Ulrich Mühe alias Robert Kolmaar, dont le seul regard semble percer jusqu’aux tréfonds des âmes et des corps, parie sur cette constellation. L’intérêt des épisodes ne tient pas à des effets d’horreur ni d’épouvante, pas plus qu’à des travellings spectaculaires à l’intérieur des organes. Les ressorts du scénario de Gregor Edelmann sont plus subtils et consistent à divertir le téléspectateur tout en le captivant et en éveillant son intérêt. La série vit et meurt avec ses comédiens qui, sur le plateau, et malgré un scénario bien tourné, apportent leurs propres idées et improvisent avec bonheur - ce qui distingue cette série, avec son envoûtante mélodie interprétée au saxophone, des autopsies télégéniques qui envahissent actuellement les petits écrans. Lorsqu’il fut question de distribuer les rôles, Ulrich Mühe a appelé ses vieux camarades du Deutsches Theater de Berlin. Habitués à improviser sur scène, ils apportent à chacun des épisodes une vraie qualité dramatique. Jörg Gudzuhn, dans le rôle du commissaire Joe Hoffer, et Ulrich Mühe se livrent régulièrement à des joutes verbales devant la caméra – c’est à qui aura le dernier mot. « Il n’y a qu’une seule chose qui compte : la dernière phrase ne doit en aucun cas être celle qui est écrite », explique Ulrich Mühe. Un petit jeu payant : en 2005, le Prix du cinéma bavarois était décerné conjointement au scénariste Gregor Edelmann et à l’acteur principal, Ulrich Mühe. La ZDF (Deuxième chaîne allemande) diffuse depuis mai 2007 la huitième saison de la série, tandis que, sur ARTE, on pourra suivre les performances du comédien depuis le tout premier épisode.
Comment cet acteur sensible et réservé s’est-il retrouvé dans une série télévisée ? « C’était une décision stratégique. Il fallait être présent pour que les cinéastes pensent à vous quand ils ont un rôle intéressant à distribuer ». Depuis « La vie des autres » et le succès que l’on sait, les propositions affluent mais il les choisit avec soin : « c’est la qualité du scénario qui compte ».

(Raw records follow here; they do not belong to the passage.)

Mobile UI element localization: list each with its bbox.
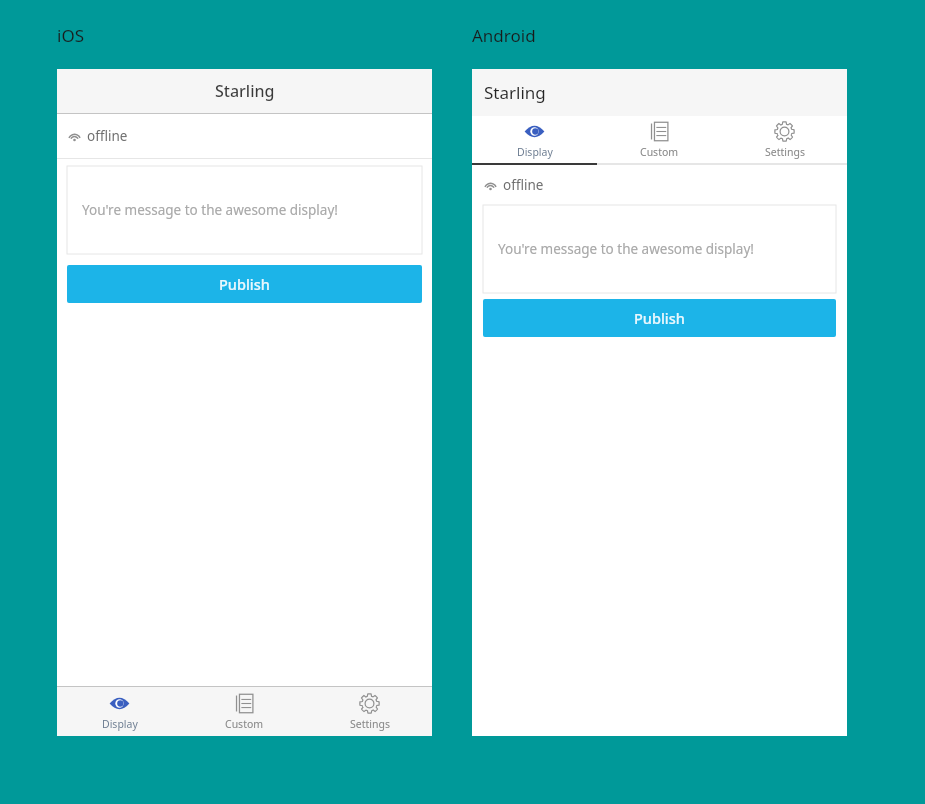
staticText: Custom — [225, 717, 264, 731]
button[interactable]: Display — [57, 687, 182, 736]
staticText: iOS — [57, 24, 84, 47]
staticText: Settings — [350, 717, 390, 731]
staticText: Custom — [640, 145, 679, 159]
button[interactable]: Publish — [67, 265, 422, 303]
staticText: Display — [102, 717, 138, 731]
staticText: Publish — [219, 274, 270, 294]
button[interactable]: You're message to the awesome display! — [483, 205, 836, 293]
other: Connection status — [68, 130, 81, 143]
staticText: You're message to the awesome display! — [498, 240, 754, 258]
staticText: Starling — [484, 81, 546, 104]
other: Settings — [774, 121, 795, 142]
button[interactable]: Custom — [182, 687, 307, 736]
staticText: Settings — [765, 145, 805, 159]
staticText: offline — [87, 127, 128, 145]
other: Custom — [234, 693, 255, 714]
staticText: Publish — [634, 308, 685, 328]
staticText: offline — [503, 176, 544, 194]
other: Connection status — [484, 179, 497, 192]
other: Display — [524, 121, 545, 142]
other: Display — [109, 693, 130, 714]
other: Settings — [359, 693, 380, 714]
button[interactable]: Publish — [483, 299, 836, 337]
button[interactable]: Display — [472, 116, 597, 163]
staticText: Display — [517, 145, 553, 159]
button[interactable]: You're message to the awesome display! — [67, 166, 422, 254]
staticText: Starling — [215, 80, 275, 102]
other: Custom — [649, 121, 670, 142]
button[interactable]: Custom — [597, 116, 722, 163]
staticText: Android — [472, 24, 536, 47]
staticText: You're message to the awesome display! — [82, 201, 338, 219]
button[interactable]: Settings — [307, 687, 432, 736]
button[interactable]: Settings — [722, 116, 847, 163]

Un autre aspect captive Ulrich Mühe : ces morts toutes plus bizarres les unes que les autres, auxquelles il est confronté dans la série TV. Le mérite en revient au Professeur Markus Rothschild, directeur de l’Institut médico-légal de Cologne, conseiller attitré de l’équipe. Gregor Edelmann, le scénariste, lui rend souvent visite. Aurait-il une nouvelle idée de crime parfait ? « J’y travaille » répond laconiquement le professeur, qui fait l’éloge du réalisme des scénarios. Il ajoute pour lever toute ambigüité : « Deux choses ne correspondent pas à la réalité : premièrement, nous autres médecins légistes n’enquêtons pas de notre propre chef. Et deuxièmement, nous avons modifié certains détails au niveau des autopsies et des méthodes d’assassinats : parfois le dosage d’une substance, parfois la substance elle-même. Nous remplaçons un produit hautement toxique par un autre, anodin ». La fiction et la réalité ne se rejoignent pas toujours…
Thomas Voigt pour ARTE Magazin, le magazine allemand des programmes.
ARTE, SÉRIE :
LE DERNIER TÉMOIN
Tous les jeudis à partir du 5 juin, à 21h00 et 21h40.
ARTE PLUS
ULRICH MÜHE : Né en 1953 en RDA, décédé le 22.07.2007. Formation à l’Ecole supérieure de théâtre Hans Otto de Leipzig à partir de 1975 ; depuis 1983, membre de la troupe du Deutsches Theater (Berlin). Père de cinq enfants, le comédien a vit à Berlin.
FILMOGRAPHIE (partielle) :
Mon Führer (Mein Führer – Die wirklich wahrste Wahrheit über Adolf Hitler, 2007), La vie des autres (2006), Im Schatten der Macht (2002), Schtonk ! (1991), Toile d’araignée (1989).